Die Wiener IAEA hat nur zum Teil gesagt, wie Iran es mit dem Atom hält *

Iran hat an Atomwaffen gearbeitet - das ist die Botschaft des Berichts der Wiener Atombehörde. Daraufhin wurde sofort der Ruf nach »beispiellosen Sanktionen« laut, falls Teheran nicht einlenkt.

Schärfere Sanktionen ja, Militärschlag nein: Nachdem die Internationale Atomenergiebehörde (IAEA) nach ihren eigenen Angaben über »erdrückende Belege« für Arbeiten an einer iranischen Atombombe verfügt, zeichnet sich eine härtere Gangart des Westens gegen die Führung in Teheran ab. Allerdings stemmt sich die UN-Vetomacht Russland gegen weitere Sanktionen. Deutschland und Frankreich wollen mehr Druck, lehnten am Mittwoch aber militärische Maßnahmen gegen Iran ab.

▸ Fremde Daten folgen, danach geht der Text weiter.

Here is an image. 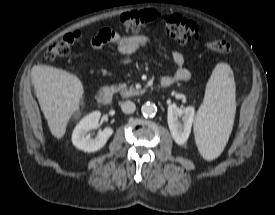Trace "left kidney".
<instances>
[{"label":"left kidney","mask_w":275,"mask_h":215,"mask_svg":"<svg viewBox=\"0 0 275 215\" xmlns=\"http://www.w3.org/2000/svg\"><path fill=\"white\" fill-rule=\"evenodd\" d=\"M195 109L192 106L179 108L176 104L168 106V126L173 139L179 145L186 143L194 120ZM183 116V122L179 118Z\"/></svg>","instance_id":"left-kidney-1"}]
</instances>
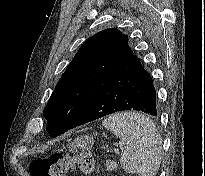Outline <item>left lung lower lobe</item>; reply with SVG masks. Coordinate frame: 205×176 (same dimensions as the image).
Segmentation results:
<instances>
[{
  "label": "left lung lower lobe",
  "mask_w": 205,
  "mask_h": 176,
  "mask_svg": "<svg viewBox=\"0 0 205 176\" xmlns=\"http://www.w3.org/2000/svg\"><path fill=\"white\" fill-rule=\"evenodd\" d=\"M123 110L157 116L152 78L134 55L96 90L69 129Z\"/></svg>",
  "instance_id": "left-lung-lower-lobe-1"
}]
</instances>
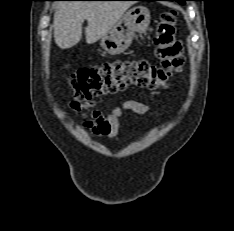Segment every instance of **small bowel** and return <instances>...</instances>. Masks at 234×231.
Here are the masks:
<instances>
[{
	"label": "small bowel",
	"mask_w": 234,
	"mask_h": 231,
	"mask_svg": "<svg viewBox=\"0 0 234 231\" xmlns=\"http://www.w3.org/2000/svg\"><path fill=\"white\" fill-rule=\"evenodd\" d=\"M151 111V106L138 100H127L122 105L104 113L94 102L85 105L82 126L97 137L113 139L118 134L120 119L128 112L143 115Z\"/></svg>",
	"instance_id": "obj_1"
}]
</instances>
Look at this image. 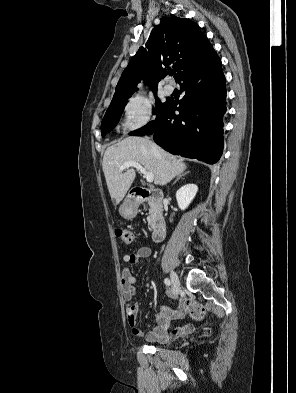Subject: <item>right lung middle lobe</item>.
I'll list each match as a JSON object with an SVG mask.
<instances>
[{"label":"right lung middle lobe","mask_w":296,"mask_h":393,"mask_svg":"<svg viewBox=\"0 0 296 393\" xmlns=\"http://www.w3.org/2000/svg\"><path fill=\"white\" fill-rule=\"evenodd\" d=\"M156 89L154 90V92ZM129 98L120 99L112 101L105 116L101 123L102 137H104L108 132H110L118 123L119 118L124 110L125 104L128 102ZM166 103V102H165ZM165 103H161L158 98H156V108L153 109V114H158L164 107Z\"/></svg>","instance_id":"obj_1"}]
</instances>
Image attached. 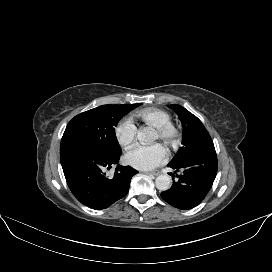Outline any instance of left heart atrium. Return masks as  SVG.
Returning a JSON list of instances; mask_svg holds the SVG:
<instances>
[{"label":"left heart atrium","instance_id":"obj_1","mask_svg":"<svg viewBox=\"0 0 272 272\" xmlns=\"http://www.w3.org/2000/svg\"><path fill=\"white\" fill-rule=\"evenodd\" d=\"M164 147L155 143L149 146H136L126 154V161L134 168L151 170L159 166L166 159Z\"/></svg>","mask_w":272,"mask_h":272}]
</instances>
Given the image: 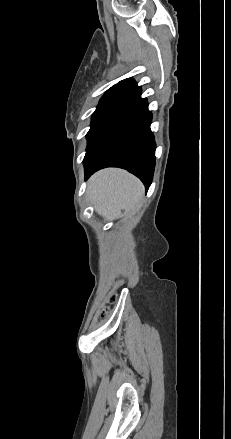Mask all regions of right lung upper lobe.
Instances as JSON below:
<instances>
[{"label": "right lung upper lobe", "mask_w": 231, "mask_h": 439, "mask_svg": "<svg viewBox=\"0 0 231 439\" xmlns=\"http://www.w3.org/2000/svg\"><path fill=\"white\" fill-rule=\"evenodd\" d=\"M141 94V88L137 86L135 81L131 78L120 81L118 84L112 86L101 98L112 99V98H128L136 97Z\"/></svg>", "instance_id": "cb5924a9"}]
</instances>
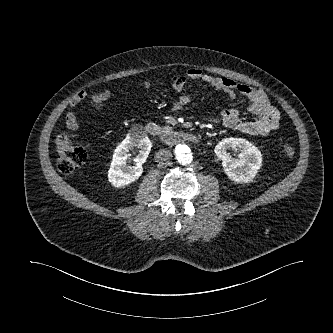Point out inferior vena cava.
<instances>
[{
    "label": "inferior vena cava",
    "mask_w": 333,
    "mask_h": 333,
    "mask_svg": "<svg viewBox=\"0 0 333 333\" xmlns=\"http://www.w3.org/2000/svg\"><path fill=\"white\" fill-rule=\"evenodd\" d=\"M171 157L172 154L170 153L169 150L166 149L159 150L155 155L156 161L158 163H167L170 161Z\"/></svg>",
    "instance_id": "obj_1"
}]
</instances>
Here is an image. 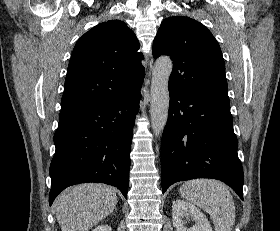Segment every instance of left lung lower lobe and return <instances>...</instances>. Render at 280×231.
<instances>
[{
  "instance_id": "obj_1",
  "label": "left lung lower lobe",
  "mask_w": 280,
  "mask_h": 231,
  "mask_svg": "<svg viewBox=\"0 0 280 231\" xmlns=\"http://www.w3.org/2000/svg\"><path fill=\"white\" fill-rule=\"evenodd\" d=\"M169 93L161 144L163 193L178 181L214 178L229 185L243 200L244 175L229 101L170 87Z\"/></svg>"
}]
</instances>
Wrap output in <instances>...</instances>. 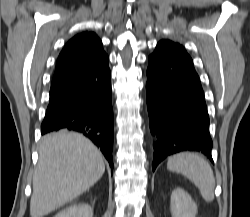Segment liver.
Wrapping results in <instances>:
<instances>
[{
	"mask_svg": "<svg viewBox=\"0 0 250 217\" xmlns=\"http://www.w3.org/2000/svg\"><path fill=\"white\" fill-rule=\"evenodd\" d=\"M104 171L102 154L84 136L64 131L44 136L33 176L31 217H43L77 198Z\"/></svg>",
	"mask_w": 250,
	"mask_h": 217,
	"instance_id": "1",
	"label": "liver"
}]
</instances>
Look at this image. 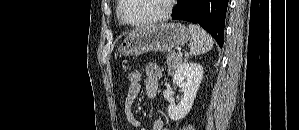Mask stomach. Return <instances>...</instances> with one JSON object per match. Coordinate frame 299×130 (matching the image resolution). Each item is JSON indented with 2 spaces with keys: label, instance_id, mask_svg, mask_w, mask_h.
<instances>
[{
  "label": "stomach",
  "instance_id": "stomach-1",
  "mask_svg": "<svg viewBox=\"0 0 299 130\" xmlns=\"http://www.w3.org/2000/svg\"><path fill=\"white\" fill-rule=\"evenodd\" d=\"M190 39L189 29L181 23L147 26L130 33L119 47L124 56H139L152 51H170Z\"/></svg>",
  "mask_w": 299,
  "mask_h": 130
}]
</instances>
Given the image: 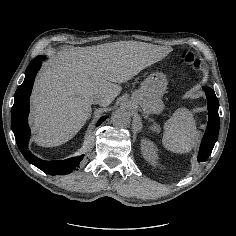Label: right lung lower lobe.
<instances>
[{
  "instance_id": "right-lung-lower-lobe-1",
  "label": "right lung lower lobe",
  "mask_w": 236,
  "mask_h": 236,
  "mask_svg": "<svg viewBox=\"0 0 236 236\" xmlns=\"http://www.w3.org/2000/svg\"><path fill=\"white\" fill-rule=\"evenodd\" d=\"M42 60H44V57L37 56L31 61L30 65L26 69L23 83L15 92V100L11 112V127L18 148L29 163L38 167L47 174L65 175L71 173L73 170H78V166L82 161L83 156L65 160L44 161L38 159L28 150V140L30 138V128L27 120L29 114V97L32 91L35 75L41 66ZM105 119L106 117H102L99 120L98 125H100Z\"/></svg>"
}]
</instances>
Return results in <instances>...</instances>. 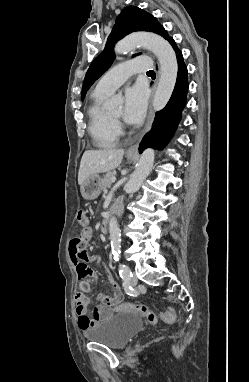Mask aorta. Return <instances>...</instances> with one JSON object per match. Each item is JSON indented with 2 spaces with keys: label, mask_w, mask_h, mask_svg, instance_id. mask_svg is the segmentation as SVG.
<instances>
[{
  "label": "aorta",
  "mask_w": 249,
  "mask_h": 382,
  "mask_svg": "<svg viewBox=\"0 0 249 382\" xmlns=\"http://www.w3.org/2000/svg\"><path fill=\"white\" fill-rule=\"evenodd\" d=\"M138 45L152 51L160 63V77L153 100L154 110L159 111L168 103L176 84L178 73L176 54L168 41L153 33H136L125 37L115 46V53L125 54ZM109 105L113 106V102H110ZM154 159L153 149L147 148L142 153L135 171L125 185L127 193H134L139 190L152 170ZM109 233L112 252L118 255L121 249V232L115 217L109 221Z\"/></svg>",
  "instance_id": "1"
}]
</instances>
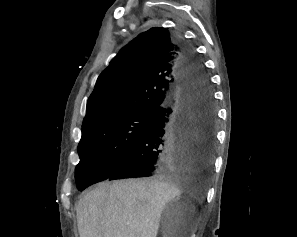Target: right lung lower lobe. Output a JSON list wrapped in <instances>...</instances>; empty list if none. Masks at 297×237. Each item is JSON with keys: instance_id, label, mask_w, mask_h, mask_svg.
Returning a JSON list of instances; mask_svg holds the SVG:
<instances>
[{"instance_id": "obj_1", "label": "right lung lower lobe", "mask_w": 297, "mask_h": 237, "mask_svg": "<svg viewBox=\"0 0 297 237\" xmlns=\"http://www.w3.org/2000/svg\"><path fill=\"white\" fill-rule=\"evenodd\" d=\"M181 83L154 112L142 136L97 182L172 173H208L213 163L216 112L209 80L194 51L175 37Z\"/></svg>"}]
</instances>
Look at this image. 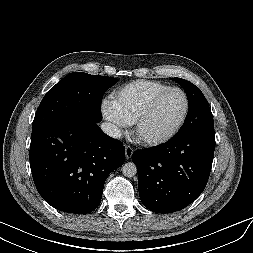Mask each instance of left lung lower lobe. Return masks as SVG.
<instances>
[{"label": "left lung lower lobe", "instance_id": "0a47b994", "mask_svg": "<svg viewBox=\"0 0 253 253\" xmlns=\"http://www.w3.org/2000/svg\"><path fill=\"white\" fill-rule=\"evenodd\" d=\"M214 150V126L177 133L164 144L136 150L132 161L138 169L142 203L156 213H172L188 206L207 184Z\"/></svg>", "mask_w": 253, "mask_h": 253}]
</instances>
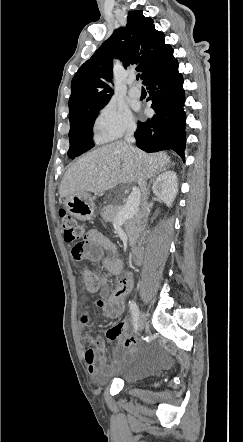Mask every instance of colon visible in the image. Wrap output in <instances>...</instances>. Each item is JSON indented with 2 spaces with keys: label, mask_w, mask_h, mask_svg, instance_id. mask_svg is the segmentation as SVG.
I'll list each match as a JSON object with an SVG mask.
<instances>
[{
  "label": "colon",
  "mask_w": 243,
  "mask_h": 442,
  "mask_svg": "<svg viewBox=\"0 0 243 442\" xmlns=\"http://www.w3.org/2000/svg\"><path fill=\"white\" fill-rule=\"evenodd\" d=\"M60 219L62 223V227L64 230V239L66 242H77V243H69L68 250L69 252H73V258L76 260H80L83 258V253L86 249V241L84 239V229L78 223V221L73 218L71 215L66 212L60 213ZM84 287L89 292H97L101 285L102 281L99 275L92 270H85L83 277Z\"/></svg>",
  "instance_id": "1"
}]
</instances>
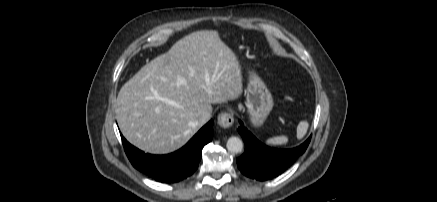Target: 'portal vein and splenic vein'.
Listing matches in <instances>:
<instances>
[{"instance_id": "18ae733b", "label": "portal vein and splenic vein", "mask_w": 437, "mask_h": 202, "mask_svg": "<svg viewBox=\"0 0 437 202\" xmlns=\"http://www.w3.org/2000/svg\"><path fill=\"white\" fill-rule=\"evenodd\" d=\"M185 79L184 78H182V77H178V79H177V85H183V84H185Z\"/></svg>"}]
</instances>
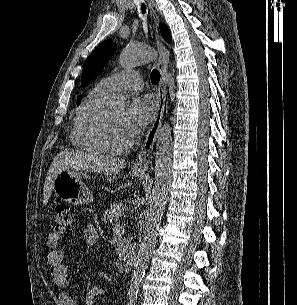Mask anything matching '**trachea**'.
<instances>
[{"instance_id": "3493384b", "label": "trachea", "mask_w": 297, "mask_h": 305, "mask_svg": "<svg viewBox=\"0 0 297 305\" xmlns=\"http://www.w3.org/2000/svg\"><path fill=\"white\" fill-rule=\"evenodd\" d=\"M141 9L143 10V12L145 11L146 9V6L143 4ZM160 81V73L154 69L151 73V82L155 85H157Z\"/></svg>"}]
</instances>
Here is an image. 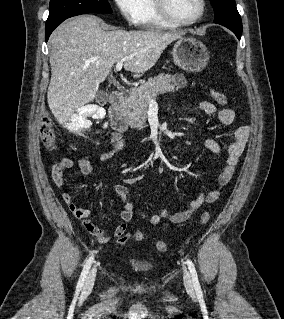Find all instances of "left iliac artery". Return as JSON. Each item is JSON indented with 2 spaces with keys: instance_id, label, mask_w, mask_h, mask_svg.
<instances>
[{
  "instance_id": "44dca946",
  "label": "left iliac artery",
  "mask_w": 284,
  "mask_h": 319,
  "mask_svg": "<svg viewBox=\"0 0 284 319\" xmlns=\"http://www.w3.org/2000/svg\"><path fill=\"white\" fill-rule=\"evenodd\" d=\"M187 265H188L189 271H190L191 276H192V281H193V284H194V288H195L197 293H201L202 292L201 291V286H200V283H199V280H198V276H197V272H196L195 266H194L193 262L190 259H187Z\"/></svg>"
}]
</instances>
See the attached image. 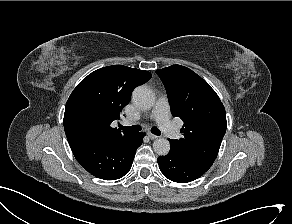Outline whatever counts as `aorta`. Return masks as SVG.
<instances>
[{
    "label": "aorta",
    "mask_w": 292,
    "mask_h": 224,
    "mask_svg": "<svg viewBox=\"0 0 292 224\" xmlns=\"http://www.w3.org/2000/svg\"><path fill=\"white\" fill-rule=\"evenodd\" d=\"M134 104L142 109H151L155 104L154 93L146 86H139L133 91ZM153 150L160 156L167 155L170 151V143L167 139L158 138L153 142Z\"/></svg>",
    "instance_id": "aorta-1"
}]
</instances>
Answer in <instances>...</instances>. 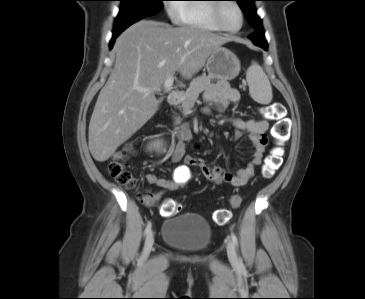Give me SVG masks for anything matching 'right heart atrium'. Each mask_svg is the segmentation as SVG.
<instances>
[{
    "instance_id": "d8ad5b80",
    "label": "right heart atrium",
    "mask_w": 365,
    "mask_h": 299,
    "mask_svg": "<svg viewBox=\"0 0 365 299\" xmlns=\"http://www.w3.org/2000/svg\"><path fill=\"white\" fill-rule=\"evenodd\" d=\"M168 2H174V1H168ZM166 9L169 17L176 19L178 13V7L176 6V4L175 3L167 4Z\"/></svg>"
}]
</instances>
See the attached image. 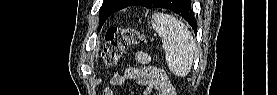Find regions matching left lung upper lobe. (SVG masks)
<instances>
[{
  "label": "left lung upper lobe",
  "instance_id": "obj_1",
  "mask_svg": "<svg viewBox=\"0 0 277 95\" xmlns=\"http://www.w3.org/2000/svg\"><path fill=\"white\" fill-rule=\"evenodd\" d=\"M133 0H105L99 10V27L101 29L107 18L114 12L127 7ZM182 0H177L176 5L180 4ZM163 0H149L148 8L159 7Z\"/></svg>",
  "mask_w": 277,
  "mask_h": 95
}]
</instances>
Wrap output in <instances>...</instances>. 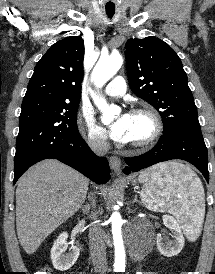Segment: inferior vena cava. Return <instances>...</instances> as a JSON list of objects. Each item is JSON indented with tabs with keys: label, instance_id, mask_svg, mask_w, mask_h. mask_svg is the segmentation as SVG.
<instances>
[{
	"label": "inferior vena cava",
	"instance_id": "1",
	"mask_svg": "<svg viewBox=\"0 0 215 274\" xmlns=\"http://www.w3.org/2000/svg\"><path fill=\"white\" fill-rule=\"evenodd\" d=\"M89 143L91 149L96 154L101 156L105 155L109 149V144L106 138L103 136L93 137ZM91 219L94 221L89 230V245L92 264L96 271H104L107 267L106 247L101 226L97 221L96 212L92 213Z\"/></svg>",
	"mask_w": 215,
	"mask_h": 274
}]
</instances>
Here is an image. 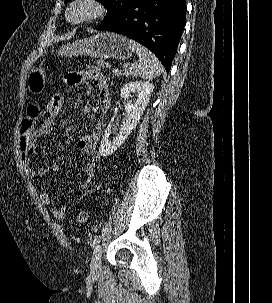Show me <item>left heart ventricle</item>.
<instances>
[{
    "instance_id": "obj_1",
    "label": "left heart ventricle",
    "mask_w": 272,
    "mask_h": 303,
    "mask_svg": "<svg viewBox=\"0 0 272 303\" xmlns=\"http://www.w3.org/2000/svg\"><path fill=\"white\" fill-rule=\"evenodd\" d=\"M86 12V9L83 7H79L74 11V16L79 17Z\"/></svg>"
}]
</instances>
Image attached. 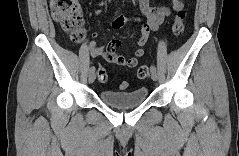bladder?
I'll return each mask as SVG.
<instances>
[{"label": "bladder", "instance_id": "obj_1", "mask_svg": "<svg viewBox=\"0 0 239 156\" xmlns=\"http://www.w3.org/2000/svg\"><path fill=\"white\" fill-rule=\"evenodd\" d=\"M148 97V89L139 87L132 91L120 92L104 89L100 92V99L106 105L118 109L128 110L141 105Z\"/></svg>", "mask_w": 239, "mask_h": 156}]
</instances>
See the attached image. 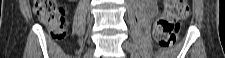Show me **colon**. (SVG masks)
Returning a JSON list of instances; mask_svg holds the SVG:
<instances>
[{"label": "colon", "instance_id": "5ec220e1", "mask_svg": "<svg viewBox=\"0 0 225 58\" xmlns=\"http://www.w3.org/2000/svg\"><path fill=\"white\" fill-rule=\"evenodd\" d=\"M34 12L54 40L64 37L67 27L66 9L57 0L35 1ZM188 0H167L153 27V37L162 48H170L178 40L181 22L189 17Z\"/></svg>", "mask_w": 225, "mask_h": 58}]
</instances>
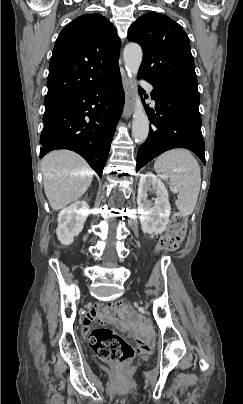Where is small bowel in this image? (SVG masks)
Returning a JSON list of instances; mask_svg holds the SVG:
<instances>
[{
  "instance_id": "obj_1",
  "label": "small bowel",
  "mask_w": 243,
  "mask_h": 404,
  "mask_svg": "<svg viewBox=\"0 0 243 404\" xmlns=\"http://www.w3.org/2000/svg\"><path fill=\"white\" fill-rule=\"evenodd\" d=\"M99 318L98 306H96L83 320V331L87 333L90 325Z\"/></svg>"
}]
</instances>
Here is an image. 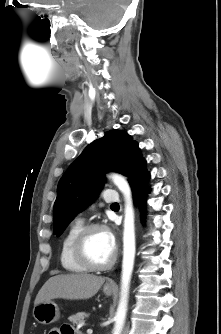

Israels Regierung hüllte sich in Schweigen. In einer kargen Erklärung hieß es, die Bedeutung des IAEA-Berichtes bestehe darin, dass das Streben Irans nach Atomwaffen beendet werden müsse. Derweil wächst deshalb weltweit die Sorge vor einem militärischen Alleingang Israels. Iran hat nach IAEA-Erkenntnissen zumindest bis 2010 an der Entwicklung einer Atombombe gearbeitet. So soll Iran Sprengkapseln getestet haben, die für eine Atombombe geeignet wären, und ballistische Raketen für Atomsprengsätze vorbereiten.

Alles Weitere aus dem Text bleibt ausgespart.